Hey, Twitter what preprints are you reading?

2018-04-13, rev. 2018-04-24 data-vis twitter

Introduction

I find a lot of valuable pointers to interesting arXiv preprints via Twitter. Of course, this is only limited to people that I follow. However, I was always interested what is the WHOLE Twitter reading. Luckily Twitter API allows for such an exploration…

The data

To analyse this in a greater detail, I set up a little tool that fetches the tweets mentioning arXiv, live via Twitter streaming API. This was easy, thanks to the cool library Tweepy. I left it running between 2018.03.21 and 2018.04.12 (~22 days), gathering 68 262 tweets linking to arXiv preprints. Not bad.

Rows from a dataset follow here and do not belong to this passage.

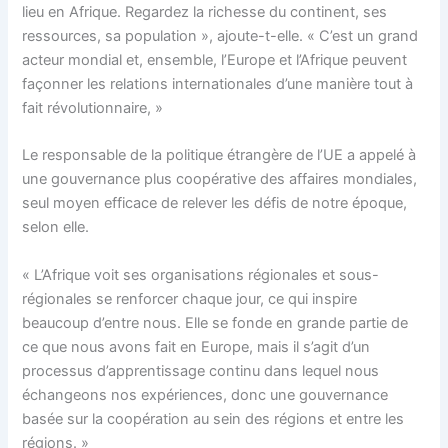
lieu en Afrique. Regardez la richesse du continent, ses
ressources, sa population », ajoute-t-elle. « C’est un grand
acteur mondial et, ensemble, l’Europe et l’Afrique peuvent
façonner les relations internationales d’une manière tout à
fait révolutionnaire, »
Le responsable de la politique étrangère de l’UE a appelé à
une gouvernance plus coopérative des affaires mondiales,
seul moyen efficace de relever les défis de notre époque,
selon elle.
« L’Afrique voit ses organisations régionales et sous-
régionales se renforcer chaque jour, ce qui inspire
beaucoup d’entre nous. Elle se fonde en grande partie de
ce que nous avons fait en Europe, mais il s’agit d’un
processus d’apprentissage continu dans lequel nous
échangeons nos expériences, donc une gouvernance
basée sur la coopération au sein des régions et entre les
régions. »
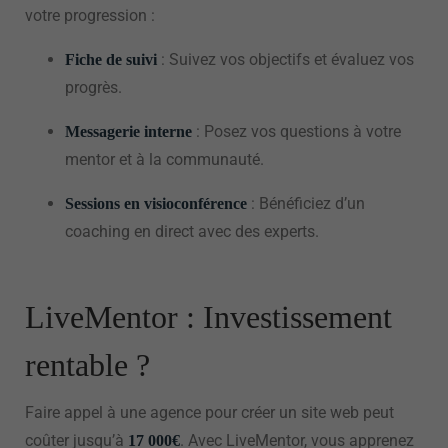
votre progression :
: Suivez vos objectifs et évaluez vos
Fiche de suivi
progrès.
: Posez vos questions à votre
Messagerie interne
mentor et à la communauté.
: Bénéficiez d’un
Sessions en visioconférence
coaching en direct avec des experts.
LiveMentor : Investissement
rentable ?
Faire appel à une agence pour créer un site web peut
coûter jusqu’à
. Avec LiveMentor, vous apprenez
17 000€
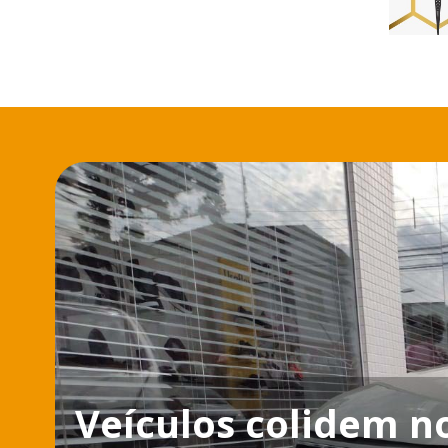
Veículos colidem n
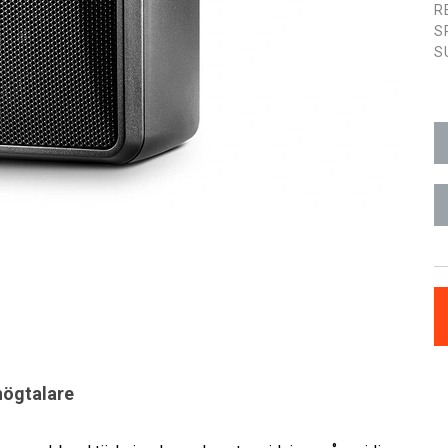
R
S
S
ögtalare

Of course we need also papers metadata from arXiv. Luckily, this is also not overly complicated. The data can be harvested via OAI-PMH API, provided by arXiv. The tweets mention 14 169 arXiv papers. Quite a few…

The tweets data used in this post are available here. Complementary json data for arXiv are here (a bit redundant as they contain metadata from arXiv in all supported formats, i.e., arXiv, arXivRaw, and oai-dc).

So without further ado, what were the most tweeted papers during these 22 days?

Here comes the top ten!

Ranking Tweets Spec Title Pdf
1 794 cs/stat Learning Memory Access Patterns here
2 673 cs/stat World Models here
3 603 cs Image Generation from Scene Graphs here
4 570 cs DeepMimic: Example-Guided Deep Reinforcement Learning of Physics-Based Character Skills here
5 555 astro-ph The First Naked-Eye Superflare Detected from Proxima Centauri here
6 518 cs MemGEN: Memory is All You Need here
7 503 cs Group Normalization here
8 442 cs/stat On the importance of single directions for generalization here
9 408 cs Generative Adversarial Networks for Extreme Learned Image Compression here
10 345 cs On the Algebra in Boole’s Laws of Thought here

Is it a paper or is it a tweet?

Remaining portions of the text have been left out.